## DATA RECORDS
◇ ◇ ◇

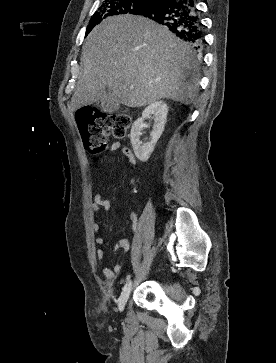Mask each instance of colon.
<instances>
[{
	"label": "colon",
	"instance_id": "1",
	"mask_svg": "<svg viewBox=\"0 0 276 363\" xmlns=\"http://www.w3.org/2000/svg\"><path fill=\"white\" fill-rule=\"evenodd\" d=\"M76 120L86 150L93 154L103 152L107 147L108 136L123 138L130 124L124 113L99 112L91 108H80Z\"/></svg>",
	"mask_w": 276,
	"mask_h": 363
}]
</instances>
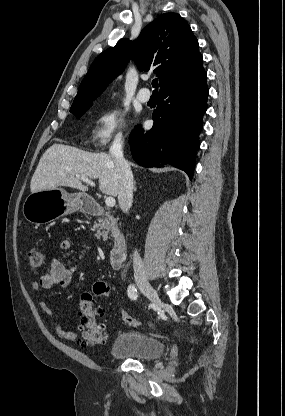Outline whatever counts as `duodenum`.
<instances>
[{
	"instance_id": "obj_1",
	"label": "duodenum",
	"mask_w": 285,
	"mask_h": 416,
	"mask_svg": "<svg viewBox=\"0 0 285 416\" xmlns=\"http://www.w3.org/2000/svg\"><path fill=\"white\" fill-rule=\"evenodd\" d=\"M77 201L88 213L92 215L103 214V208L98 204L97 197H90L89 193H78ZM126 251L127 238L124 234L120 233L114 238L109 251L110 267L113 270L122 268Z\"/></svg>"
}]
</instances>
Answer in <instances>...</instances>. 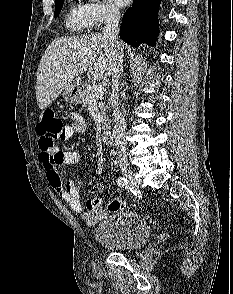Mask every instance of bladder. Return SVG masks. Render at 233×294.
<instances>
[{
  "instance_id": "obj_1",
  "label": "bladder",
  "mask_w": 233,
  "mask_h": 294,
  "mask_svg": "<svg viewBox=\"0 0 233 294\" xmlns=\"http://www.w3.org/2000/svg\"><path fill=\"white\" fill-rule=\"evenodd\" d=\"M94 235L103 247L131 252L143 247L152 237V229L147 221L133 211H119L100 221Z\"/></svg>"
}]
</instances>
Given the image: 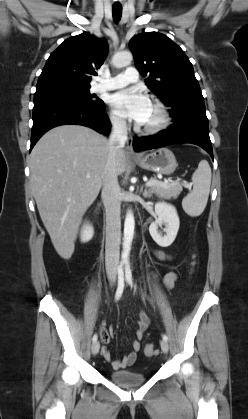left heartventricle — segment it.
Returning a JSON list of instances; mask_svg holds the SVG:
<instances>
[{
	"instance_id": "obj_1",
	"label": "left heart ventricle",
	"mask_w": 248,
	"mask_h": 419,
	"mask_svg": "<svg viewBox=\"0 0 248 419\" xmlns=\"http://www.w3.org/2000/svg\"><path fill=\"white\" fill-rule=\"evenodd\" d=\"M157 120H158V113L156 109L151 105L148 115L146 119L144 120V122L142 123V125H150V124L155 123Z\"/></svg>"
}]
</instances>
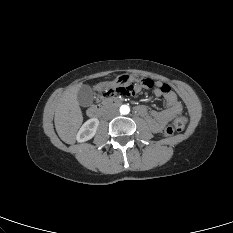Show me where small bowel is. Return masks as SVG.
Masks as SVG:
<instances>
[{
  "instance_id": "c3829d8e",
  "label": "small bowel",
  "mask_w": 233,
  "mask_h": 233,
  "mask_svg": "<svg viewBox=\"0 0 233 233\" xmlns=\"http://www.w3.org/2000/svg\"><path fill=\"white\" fill-rule=\"evenodd\" d=\"M141 86H135L136 92L141 89ZM164 86L168 89L163 90ZM154 94L157 97L163 98L166 104V108L164 110L149 112L146 106L140 105L136 108V111L139 115L145 118L151 130L158 133L163 130L168 121H170L175 115L180 114L183 108L177 95L171 90L170 86L165 83L156 82L154 85Z\"/></svg>"
}]
</instances>
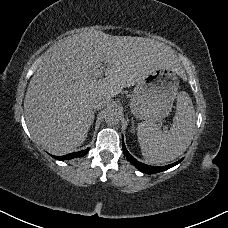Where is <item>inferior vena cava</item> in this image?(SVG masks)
<instances>
[{
	"label": "inferior vena cava",
	"instance_id": "inferior-vena-cava-1",
	"mask_svg": "<svg viewBox=\"0 0 228 228\" xmlns=\"http://www.w3.org/2000/svg\"><path fill=\"white\" fill-rule=\"evenodd\" d=\"M107 103H108L107 100L102 96L95 93L91 95L90 106L92 109L100 110L104 108Z\"/></svg>",
	"mask_w": 228,
	"mask_h": 228
}]
</instances>
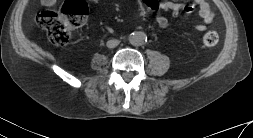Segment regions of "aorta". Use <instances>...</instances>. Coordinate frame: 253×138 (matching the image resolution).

◇ ◇ ◇

## YOUR GOAL
Word for word, reproduce each line from the one with "Show me where" through the last line of the material above, both included, and drop the pictures.

## COMPLETED EXERCISE
Show me where small bowel is. Return masks as SVG.
Masks as SVG:
<instances>
[{
  "instance_id": "c3829d8e",
  "label": "small bowel",
  "mask_w": 233,
  "mask_h": 233,
  "mask_svg": "<svg viewBox=\"0 0 233 233\" xmlns=\"http://www.w3.org/2000/svg\"><path fill=\"white\" fill-rule=\"evenodd\" d=\"M141 86H135L136 92L141 89ZM164 86L168 89L163 90ZM154 94L157 97L163 98L166 104V108L164 110L149 112L146 106L140 105L136 108V111L139 115L145 118L151 130L158 133L163 130L168 121H170L175 115L180 114L183 108L177 95L171 90L170 86L165 83L156 82L154 85Z\"/></svg>"
}]
</instances>
Where is <item>inferior vena cava</item> in this image?(SVG masks)
<instances>
[{
	"label": "inferior vena cava",
	"instance_id": "inferior-vena-cava-1",
	"mask_svg": "<svg viewBox=\"0 0 228 228\" xmlns=\"http://www.w3.org/2000/svg\"><path fill=\"white\" fill-rule=\"evenodd\" d=\"M107 103H108L107 100L102 96L95 93L91 95L90 106L92 109L100 110L104 108Z\"/></svg>",
	"mask_w": 228,
	"mask_h": 228
}]
</instances>
Segment regions of "aorta". Use <instances>...</instances>. Coordinate frame: 253×138 (matching the image resolution).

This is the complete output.